> Exercise instructions:
Please reproduce the final stretch of the listing below: the line that contains "掃除に使うときは、重曹などに混ぜてペースト状にして" and all lines after it, verbatim, with nothing else.

> The data:
----------

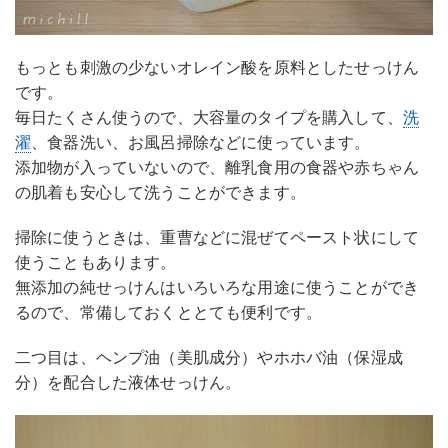
もっとも刺激の少ないオレイン酸を原料としたせっけん
です。
毎日たくさん使うので、大容量のタイプを購入して、
洗
濯
、食器洗い、お風呂掃除などに使っています。
添加物が入っていないので、離乳食用の食器や赤ちゃん
の肌着も安心して洗うことができます。
掃除に使うときは、重曹などに混ぜてペースト状にして
使うこともあります。
無添加の純せっけんはいろいろな用途に使うことができ
るので、常備しておくととても便利です。
二つ目は、ヘンプ油（美肌成分）やホホバ油（保湿成
分）を配合した液体せっけん。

----------

> Output for this task:
掃除に使うときは、重曹などに混ぜてペースト状にして
使うこともあります。
無添加の純せっけんはいろいろな用途に使うことができ
るので、常備しておくととても便利です。
二つ目は、ヘンプ油（美肌成分）やホホバ油（保湿成
分）を配合した液体せっけん。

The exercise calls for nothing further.